The Killing Season is a hard good book. Geoffrey Robinson provides an engagingly written and exhaustively researched account of one of the twentieth century’s most horrific events. It is a social and political history of a mass killing that aims to explain how violence at such scale and ferocity could have happened, to uncover who was involved and why, and to detail the consequences for Indonesian politics and society today. Robinson makes original contributions to the study of the killings that will make The Killing Season a touchstone in the academic literature on modern Indonesian history. More than that, it is also the rare book that you can equally imagine assigning to an undergraduate class in Southeast Asian politics, giving as a gift to an avid reader, or insisting that a State Department employee read.
There are several questions that have long animated scholarship and broader discussion of the Indonesian killings.

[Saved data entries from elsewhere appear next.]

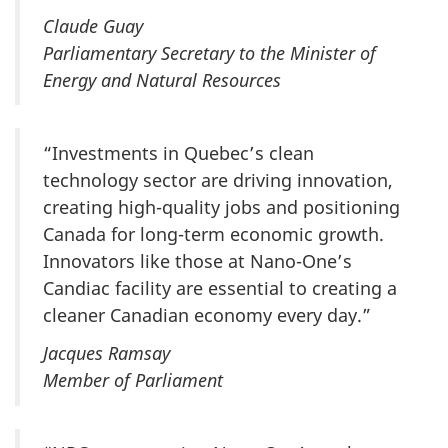
Claude Guay
Parliamentary Secretary to the Minister of
Energy and Natural Resources
“Investments in Quebec’s clean
technology sector are driving innovation,
creating high-quality jobs and positioning
Canada for long-term economic growth.
Innovators like those at Nano-One’s
Candiac facility are essential to creating a
cleaner Canadian economy every day.”
Jacques Ramsay
Member of Parliament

How did the killings come to reach the scale that they did? Who was responsible for them? What role did foreign powers play? Summarizing Robinson’s answers—the army played a central role organizing, supporting, and participating in the violence and foreign powers did support the killings—risks making them sound blasé or facile. But Robinson’s research is careful and exhaustive, and his analysis is measured. He dismisses some of the more hysterical and conspiratorial interpretations of the violence and its causes, leaving the reader with the difficult conclusion that the very institution tasked with maintaining order and security was directly responsible for the violence reaching the scale that it did. And Western powers did not just cheer from the sidelines, they played an active role in supporting the killings.
What makes the Robinson’s conclusions about the army’s role in the killings so convincing is that they explain not just violence, but also its timing and absence. When it took time for the army to gain advantage over civilian authorities, as in Bali, killings were delayed. When army commanders elected not to oversee mass killings, as in West Java, mass killings did not happen at all. Robinson further establishes convincingly that the organization of the anti-PKI campaign, and the ideological campaign that surrounded the violence and followed it for decades, both bear the unmistakable mark of the Indonesian armed forces. No other institution could have organized violence at this scale, and its specific organization matches what one would expect from the Indonesian military of the mid-1960s.
Another strength of the book is Robinson’s careful treatment of foreign involvement in the killings, in the chapter entitled “Cold War.” The United States and other allied powers expressed both desire and intent to influence events in Indonesia, and dedicated resources to accomplish that task. It is almost certain that these efforts resulted in provocation and misinformation in Jakarta that served the purposes of sharpening the conflict between communist and anti-communist forces. That the US and other anti-communist states were pleased at the elimination of the Communist Party of Indonesia and indifferent to the accompanying bloodshed has never been a secret, but we now know more about the specific role that these powers played in supporting the violence. At the beginning, the basic idea was to inform the Indonesian army that Western powers would not object or interfere in any way in what were indirectly described as “Indonesian affairs.” But their role also grew to include a deliberate effort by the US and the UK to “blacken the PKI” through propaganda and “psywar” and small amounts of highly targeted aid delivered to the army.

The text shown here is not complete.